The European Commission has approved Novartis’ Tasigna (nilotinib) for the treatment of children with a specific type of chronic myeloid leukemia (CML). The treatment is now approved for both newly diagnosed patients and those who failed earlier treatment that included Glivec (imatinib).
“Treatment options for children with CML have historically been limited, and with this new indication an unmet need has been addressed,” Bruno Strigini, chief executive officer at Novartis Oncology, said in a press release.
The drug’s approval is specifically aimed at patients in the chronic phase of CML who have a chromosomal abnormality called a Philadelphia chromosome, by far the most common type of CML.
In September 2017, the European Medicines Agency’s (EMA) Committee for Medicinal Products for Human Use (CHMP) recommended the approval of Tasigna for these children after reviewing evidence from two clinical trials — a Phase 1 study (NCT01077544) and a Phase 2 study (NCT01844765).
The studies, developed with the advice of the EMA, included 69 children and adolescents ages 2-18. Study findings showed that among those with newly diagnosed CML, 60% had a molecular response to the drug, meaning that researchers could detect normal gene activity in the disease-related gene.
Among patients who had previously been treated, the molecular response rate was 40.9%.
Tasigna had a similar safety profile in these children as seen earlier in adults, with some exceptions. Children showed increased levels of bilirubin in their blood analyses and signs of liver toxicity more often than adults.
“Data from two prospective studies demonstrated Tasigna is safe and effective in patients as young as two years old, which is consistent with the established safety profile of Tasigna in adults,” Strigini said.
Tasigna is a drug that blocks an enzyme called tyrosine kinase, which boosts cancer growth. CML cells from patients with the Philadelphia chromosome produce this enzyme.

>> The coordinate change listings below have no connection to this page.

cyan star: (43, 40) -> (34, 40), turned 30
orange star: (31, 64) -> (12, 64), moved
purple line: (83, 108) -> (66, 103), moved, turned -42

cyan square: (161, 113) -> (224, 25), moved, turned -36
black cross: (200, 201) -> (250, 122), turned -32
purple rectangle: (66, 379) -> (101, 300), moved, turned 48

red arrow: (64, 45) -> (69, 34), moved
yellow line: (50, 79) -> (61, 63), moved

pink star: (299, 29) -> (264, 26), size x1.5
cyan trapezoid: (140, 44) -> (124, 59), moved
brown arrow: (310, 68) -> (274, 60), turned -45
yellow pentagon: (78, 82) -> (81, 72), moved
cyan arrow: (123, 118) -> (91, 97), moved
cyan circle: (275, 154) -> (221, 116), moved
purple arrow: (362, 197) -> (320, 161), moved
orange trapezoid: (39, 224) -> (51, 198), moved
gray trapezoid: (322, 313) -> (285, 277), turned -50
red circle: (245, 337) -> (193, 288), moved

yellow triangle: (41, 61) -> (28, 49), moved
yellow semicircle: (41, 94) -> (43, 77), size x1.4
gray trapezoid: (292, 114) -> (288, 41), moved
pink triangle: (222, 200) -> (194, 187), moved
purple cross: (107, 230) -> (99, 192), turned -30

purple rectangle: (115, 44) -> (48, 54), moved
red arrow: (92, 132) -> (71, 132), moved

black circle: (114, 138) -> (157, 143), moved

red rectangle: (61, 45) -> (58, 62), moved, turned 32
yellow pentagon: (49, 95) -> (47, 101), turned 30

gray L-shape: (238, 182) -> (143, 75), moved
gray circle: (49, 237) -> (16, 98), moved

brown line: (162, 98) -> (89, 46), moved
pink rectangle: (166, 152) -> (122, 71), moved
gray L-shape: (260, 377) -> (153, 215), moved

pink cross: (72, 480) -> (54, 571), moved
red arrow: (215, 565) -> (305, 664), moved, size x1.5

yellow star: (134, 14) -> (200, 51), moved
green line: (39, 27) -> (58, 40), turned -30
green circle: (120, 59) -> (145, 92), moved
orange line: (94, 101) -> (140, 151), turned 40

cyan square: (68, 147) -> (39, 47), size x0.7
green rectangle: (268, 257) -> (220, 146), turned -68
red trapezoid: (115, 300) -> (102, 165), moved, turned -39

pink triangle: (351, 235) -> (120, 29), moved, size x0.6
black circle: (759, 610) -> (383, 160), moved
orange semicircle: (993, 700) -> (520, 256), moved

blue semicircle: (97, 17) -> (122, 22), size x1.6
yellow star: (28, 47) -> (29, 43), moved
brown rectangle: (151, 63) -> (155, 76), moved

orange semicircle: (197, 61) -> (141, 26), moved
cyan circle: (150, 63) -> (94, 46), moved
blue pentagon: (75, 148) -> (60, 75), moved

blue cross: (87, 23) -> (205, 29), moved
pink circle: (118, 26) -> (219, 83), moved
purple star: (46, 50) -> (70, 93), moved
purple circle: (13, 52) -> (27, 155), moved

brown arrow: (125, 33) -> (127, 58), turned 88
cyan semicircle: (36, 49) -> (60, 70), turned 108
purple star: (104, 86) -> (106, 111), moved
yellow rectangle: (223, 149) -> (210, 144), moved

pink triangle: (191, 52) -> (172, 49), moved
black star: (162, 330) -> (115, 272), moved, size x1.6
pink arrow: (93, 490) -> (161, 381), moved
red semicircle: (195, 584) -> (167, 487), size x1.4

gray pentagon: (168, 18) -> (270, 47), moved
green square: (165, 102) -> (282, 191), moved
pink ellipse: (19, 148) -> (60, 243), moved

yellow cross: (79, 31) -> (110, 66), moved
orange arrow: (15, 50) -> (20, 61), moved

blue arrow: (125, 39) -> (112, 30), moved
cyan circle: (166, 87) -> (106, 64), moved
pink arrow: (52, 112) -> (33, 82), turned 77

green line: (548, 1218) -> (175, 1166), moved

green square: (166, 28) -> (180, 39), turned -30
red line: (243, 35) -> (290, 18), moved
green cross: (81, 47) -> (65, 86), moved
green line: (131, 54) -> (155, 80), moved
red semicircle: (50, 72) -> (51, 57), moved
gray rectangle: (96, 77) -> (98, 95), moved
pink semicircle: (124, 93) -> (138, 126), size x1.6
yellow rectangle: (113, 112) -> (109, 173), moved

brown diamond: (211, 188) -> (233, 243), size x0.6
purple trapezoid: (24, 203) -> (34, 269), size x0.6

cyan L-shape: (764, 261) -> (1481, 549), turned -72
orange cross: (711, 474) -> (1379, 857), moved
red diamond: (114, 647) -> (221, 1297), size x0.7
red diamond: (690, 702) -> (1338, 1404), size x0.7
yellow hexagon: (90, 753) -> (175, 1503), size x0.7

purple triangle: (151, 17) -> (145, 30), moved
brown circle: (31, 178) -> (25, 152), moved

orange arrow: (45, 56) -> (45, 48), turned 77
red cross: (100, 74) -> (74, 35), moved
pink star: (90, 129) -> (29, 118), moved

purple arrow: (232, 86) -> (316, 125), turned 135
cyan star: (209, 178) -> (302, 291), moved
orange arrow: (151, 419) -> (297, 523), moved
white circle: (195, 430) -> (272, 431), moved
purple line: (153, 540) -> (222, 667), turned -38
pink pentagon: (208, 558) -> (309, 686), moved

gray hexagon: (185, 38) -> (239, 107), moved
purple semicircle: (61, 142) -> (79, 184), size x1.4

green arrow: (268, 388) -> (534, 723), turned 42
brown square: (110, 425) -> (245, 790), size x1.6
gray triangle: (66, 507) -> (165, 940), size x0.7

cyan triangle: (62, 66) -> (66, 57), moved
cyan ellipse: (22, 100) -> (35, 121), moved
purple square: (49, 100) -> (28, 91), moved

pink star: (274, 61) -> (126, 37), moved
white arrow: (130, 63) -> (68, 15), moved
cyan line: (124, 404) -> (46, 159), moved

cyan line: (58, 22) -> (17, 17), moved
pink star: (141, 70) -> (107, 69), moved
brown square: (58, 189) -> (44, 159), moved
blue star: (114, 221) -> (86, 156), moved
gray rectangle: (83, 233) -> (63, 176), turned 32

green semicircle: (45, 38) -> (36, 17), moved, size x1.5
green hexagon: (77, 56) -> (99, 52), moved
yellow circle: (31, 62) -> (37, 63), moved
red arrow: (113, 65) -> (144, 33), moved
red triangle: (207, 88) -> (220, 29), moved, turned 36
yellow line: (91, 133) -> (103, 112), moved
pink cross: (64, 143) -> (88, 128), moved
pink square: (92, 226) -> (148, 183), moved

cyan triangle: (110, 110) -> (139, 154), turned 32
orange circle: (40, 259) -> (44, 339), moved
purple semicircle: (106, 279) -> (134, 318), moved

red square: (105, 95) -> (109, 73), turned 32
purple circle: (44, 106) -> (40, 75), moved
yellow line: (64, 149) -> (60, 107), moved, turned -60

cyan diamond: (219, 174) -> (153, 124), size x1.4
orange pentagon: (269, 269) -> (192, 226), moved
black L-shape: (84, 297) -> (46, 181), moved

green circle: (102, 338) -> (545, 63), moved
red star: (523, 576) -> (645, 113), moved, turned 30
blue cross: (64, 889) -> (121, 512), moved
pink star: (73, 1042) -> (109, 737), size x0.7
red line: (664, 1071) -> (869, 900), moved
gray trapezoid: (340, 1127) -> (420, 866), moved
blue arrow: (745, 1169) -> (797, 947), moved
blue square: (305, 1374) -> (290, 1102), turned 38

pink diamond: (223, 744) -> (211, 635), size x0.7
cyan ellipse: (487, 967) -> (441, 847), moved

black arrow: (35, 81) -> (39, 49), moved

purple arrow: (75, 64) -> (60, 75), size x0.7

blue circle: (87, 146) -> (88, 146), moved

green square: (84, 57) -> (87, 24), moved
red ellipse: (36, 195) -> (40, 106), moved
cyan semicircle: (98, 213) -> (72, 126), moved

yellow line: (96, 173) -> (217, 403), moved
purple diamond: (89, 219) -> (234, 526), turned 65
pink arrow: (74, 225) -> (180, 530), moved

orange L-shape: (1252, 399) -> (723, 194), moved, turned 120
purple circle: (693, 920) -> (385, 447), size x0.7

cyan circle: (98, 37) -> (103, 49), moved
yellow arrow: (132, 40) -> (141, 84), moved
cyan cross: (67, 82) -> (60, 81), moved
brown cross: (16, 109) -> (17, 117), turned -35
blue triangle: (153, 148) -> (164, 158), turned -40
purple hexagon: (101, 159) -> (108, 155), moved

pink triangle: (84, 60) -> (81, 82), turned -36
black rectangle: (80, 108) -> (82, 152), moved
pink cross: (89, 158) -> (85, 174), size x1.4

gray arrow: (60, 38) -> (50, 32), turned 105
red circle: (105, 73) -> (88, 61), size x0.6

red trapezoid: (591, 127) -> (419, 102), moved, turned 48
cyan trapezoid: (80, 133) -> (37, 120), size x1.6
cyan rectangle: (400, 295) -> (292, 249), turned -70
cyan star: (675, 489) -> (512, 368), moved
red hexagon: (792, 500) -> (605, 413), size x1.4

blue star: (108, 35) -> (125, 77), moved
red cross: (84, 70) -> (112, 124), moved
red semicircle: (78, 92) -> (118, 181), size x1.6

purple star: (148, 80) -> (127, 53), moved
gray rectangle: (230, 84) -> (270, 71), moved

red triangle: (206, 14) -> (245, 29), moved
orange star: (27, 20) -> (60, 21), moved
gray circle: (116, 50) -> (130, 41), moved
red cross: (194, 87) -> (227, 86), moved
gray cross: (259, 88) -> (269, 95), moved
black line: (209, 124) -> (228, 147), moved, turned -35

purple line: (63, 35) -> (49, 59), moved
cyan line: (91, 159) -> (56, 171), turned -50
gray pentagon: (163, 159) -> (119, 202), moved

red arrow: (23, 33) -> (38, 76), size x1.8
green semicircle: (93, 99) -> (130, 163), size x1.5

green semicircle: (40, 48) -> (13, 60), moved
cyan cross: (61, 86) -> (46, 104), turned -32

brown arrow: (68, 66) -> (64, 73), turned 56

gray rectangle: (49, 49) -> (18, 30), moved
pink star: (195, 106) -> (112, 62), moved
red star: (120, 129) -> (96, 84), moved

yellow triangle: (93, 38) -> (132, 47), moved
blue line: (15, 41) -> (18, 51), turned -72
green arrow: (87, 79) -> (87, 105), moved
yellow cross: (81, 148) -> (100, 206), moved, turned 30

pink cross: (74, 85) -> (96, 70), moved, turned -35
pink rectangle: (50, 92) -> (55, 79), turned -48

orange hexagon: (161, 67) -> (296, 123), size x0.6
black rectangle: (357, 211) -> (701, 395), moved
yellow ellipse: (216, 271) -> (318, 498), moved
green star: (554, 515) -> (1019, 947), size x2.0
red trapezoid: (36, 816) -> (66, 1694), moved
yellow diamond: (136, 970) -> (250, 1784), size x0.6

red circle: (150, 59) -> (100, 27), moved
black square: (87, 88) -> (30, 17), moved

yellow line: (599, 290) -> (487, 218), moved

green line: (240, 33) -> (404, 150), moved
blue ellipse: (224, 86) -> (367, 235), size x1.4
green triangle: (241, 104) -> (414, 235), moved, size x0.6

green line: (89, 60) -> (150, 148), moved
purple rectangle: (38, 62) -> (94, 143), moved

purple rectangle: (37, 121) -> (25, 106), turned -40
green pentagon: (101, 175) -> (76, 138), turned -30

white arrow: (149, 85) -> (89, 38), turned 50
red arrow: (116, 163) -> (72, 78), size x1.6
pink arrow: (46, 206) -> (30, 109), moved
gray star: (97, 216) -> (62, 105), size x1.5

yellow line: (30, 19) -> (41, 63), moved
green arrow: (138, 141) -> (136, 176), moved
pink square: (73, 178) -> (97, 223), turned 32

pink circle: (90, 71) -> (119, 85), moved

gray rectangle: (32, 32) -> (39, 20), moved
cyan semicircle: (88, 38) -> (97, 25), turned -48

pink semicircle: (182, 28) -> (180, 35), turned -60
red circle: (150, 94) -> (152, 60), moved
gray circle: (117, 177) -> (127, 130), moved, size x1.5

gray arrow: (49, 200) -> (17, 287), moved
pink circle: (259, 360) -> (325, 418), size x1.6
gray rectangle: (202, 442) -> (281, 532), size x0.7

Tasigna already had been approved for adults with various types of CML in both Europe and the U.S. In June, the European Commission also allowed Novartis to include information on stopping the treatment, as data demonstrated that patients with chronic phase CML may have the ability to maintain a treatment response after stopping the treatment.
The drug is currently not approved for the treatment of CML in children in the U.S.